İnşaat işçilerinin dünyasından seslenen ‘Babamın Kanatları’ ve erkek egemen toplumda statüsüne bakılmaksızın kadının çıkmazlarına bizi sürükleyen Ustaoğlu’nun ‘Tereddüt’ü Altın Portakal’dan eli boş dönmez

Antalya’dan Tereddüt ve Babamın Kanatları

CANAN AYDIN canan1aydin@gmail.com @kuzeydogu

Güneşe Yolculuk, Bulutları Beklerken, Pandora’nın Kutusu, Araf ve ardından gelen Tereddüt. Türkiye’nin en değerli kadın yönetmenlerinden olan Yeşim Ustaoğlu’nun yeni filmi ‘Tereddüt’. Bir önceki filmi Araf’ın kahramanı Zehra ile kadın dünyasına ve erkek egemen dünyada kadının çıkmazlarına bizi sürükleyen yönetmen Ustaoğlu, yeni filmi ‘Tereddüt’te bunu biraz daha ileriye taşıyor. Ustaoğlu, toplumun farklı kesimlerinden iki kadın; ki bunlardan kasabalı Elmas daha kız çocuğu denecek yaşta, bir diğeri ise onun elinden tutan beyaz yakalı bir psikolog olan Şehnaz. Tereddüt’te kasabada yolları kesişen aynı ama farklı iki genç kadının birbirine çarpan ve dönüşen hayatlarına tanık oluyoruz. Bu tanıklık filmin atmosferinde yaratıldığı gibi dalga dalga çarparak sert bir hesaplaşmaya götürüyor.

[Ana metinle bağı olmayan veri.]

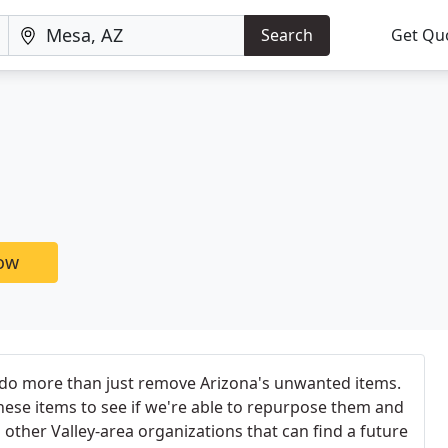
Search
Get Qu
now
 do more than just remove Arizona's unwanted items.
these items to see if we're able to repurpose them and
ther Valley-area organizations that can find a future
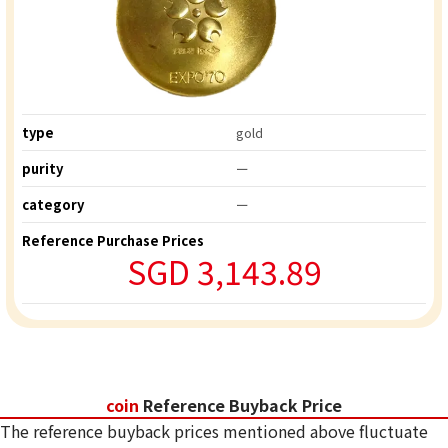
type
gold
purity
ー
category
ー
Reference Purchase Prices
SGD 3,143.89
coin
Reference Buyback Price
The reference buyback prices mentioned above fluctuate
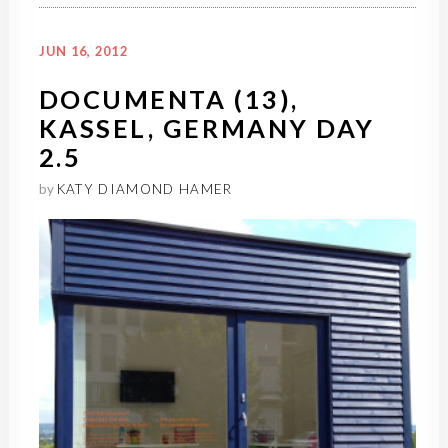
JUN 16, 2012
DOCUMENTA (13),
KASSEL, GERMANY DAY
2.5
by
KATY DIAMOND HAMER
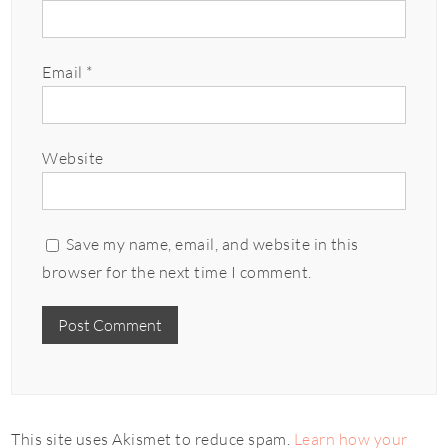
Email
*
Website
Save my name, email, and website in this
browser for the next time I comment.
This site uses Akismet to reduce spam.
Learn how your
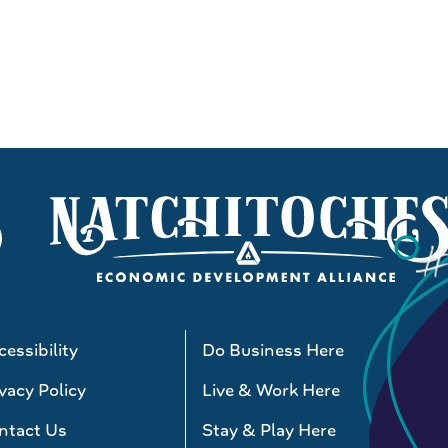
essibility
Do Business Here
vacy Policy
Live & Work Here
ntact Us
Stay & Play Here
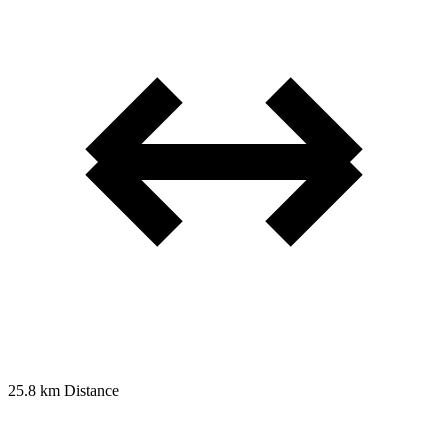
25.8 km
Distance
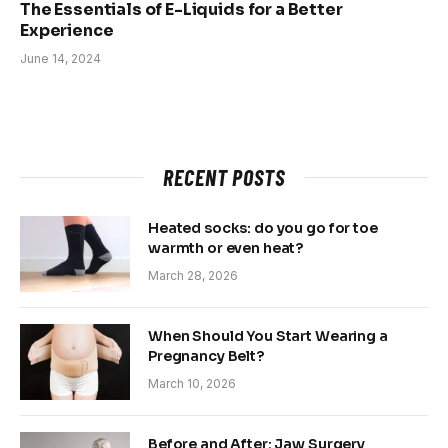
The Essentials of E-Liquids for a Better
Experience
June 14, 2024
RECENT POSTS
Heated socks: do you go for toe
warmth or even heat?
March 28, 2026
When Should You Start Wearing a
Pregnancy Belt?
March 10, 2026
Before and After: Jaw Surgery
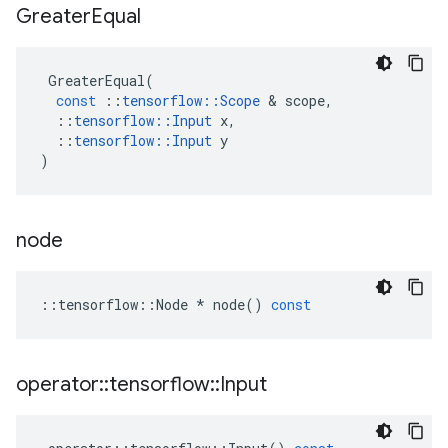
Greater
Equal
GreaterEqual
(
const
::
tensorflow
::
Scope
 & 
scope
,
::
tensorflow
::
Input
x
,
::
tensorflow
::
Input
y
)
node
::
tensorflow
::
Node
*
node
()
const
operator
::
tensorflow
::
Input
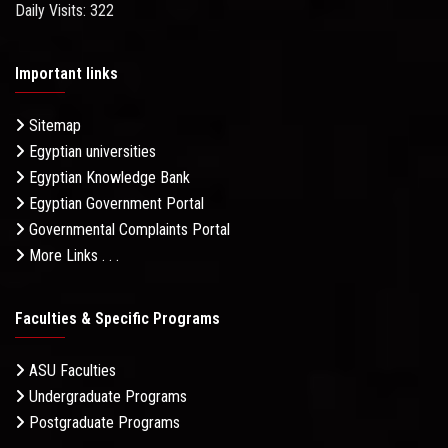
Daily Visits: 322
Important links
Sitemap
Egyptian universities
Egyptian Knowledge Bank
Egyptian Government Portal
Governmental Complaints Portal
More Links . . .
Faculties & Specific Programs
ASU Faculties
Undergraduate Programs
Postgraduate Programs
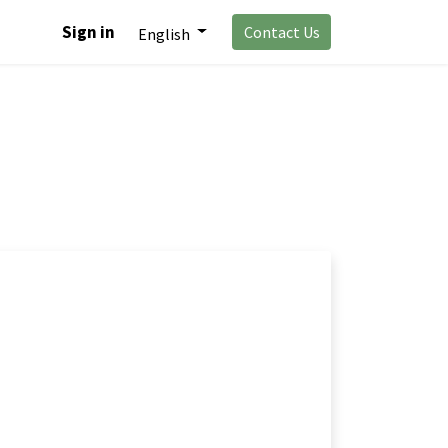
Sign in
Contact Us
English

Toronto Film Festivali’nde ilk kez seyirci karşısına çıkan film önceki akşam Antalya Film Festivali’nde prömiyeri’ni yaptı. Festivalin Ulusal ve Uluslararası yarışma filmlerinden olan ‘Tereddüt’ sanırım Altın Portakal heykelciğini evine götürecek en güçlü adaylardan. Filmin derin ve zor yükünü omuzlarında taşıyan, Elmas karakterine hayat veren genç oyuncu Ecem Uzun’un performansına diyecek tek bir söz yok. Keza psikolog Şehnaz’ın dünyasına bizi sürükleyen Funda Eryiğit’in sergilemiş olduğu oyunculuk takdire şayan. Filmin diğer üç önemli ismi ise Mehmet Kurtuluş, Okan Yalabık ve Serkan Keskin. Seyircinin de yoğun ilgi gösterdiği, merdiven basamaklarının dolup taştığı, hatta ve hatta koltuk kavgalarının bile yapıldığı filmin festivalden eli boş dönmeyeceği kesin.

‘Babamın Kanatları’
“İnsanın hayalleri olmasa, kafasındaki resimler olmasa hayatın ne anlamı var!” Bu replik oturamayacağı toplu konut şantiyesinde çalışan ve orada sevdiğiyle oturma hayalleri kuran ‘Babamın Kanatları’ filmindeki ‘Yusuf’a ait. Yusuf ve amcası birer depremzede. Van’da ailelerini bırakıp üç kuruş alabilmek için İstanbul’da bir gökdelen inşaatında çalışıyorlar. Yönetmen koltuğunda Kıvanç Sezer’in oturduğu film, emek sömürüsünün tavan yaptığı inşaat işçilerinin dünyasından bize seslenen ‘Babamın Kanatları’ var olan düzene sağlam bir gönderme. Filmde, “Kötü hastalığa” yakalandığını öğrenen inşaat işçisi İbrahim hayat veren isim ise Adana Film Festivali’nin de En İyi Erkek Oyuncu ödülünü alan sinema emektarı Menderes Samancılar. İbrahim’in içinde bulunduğu yaşam ile ölüm arasındaki içsel yolculuğuna bizi dahil eden Menderes Samancılar belli ki sadece festivalin değil gönüllerin kazananı oluyor. Bize o dünyada neler olduğunu bir kez daha hatırlatan film belli ki Altın Portakal’dan da eli boş dönmeyecek.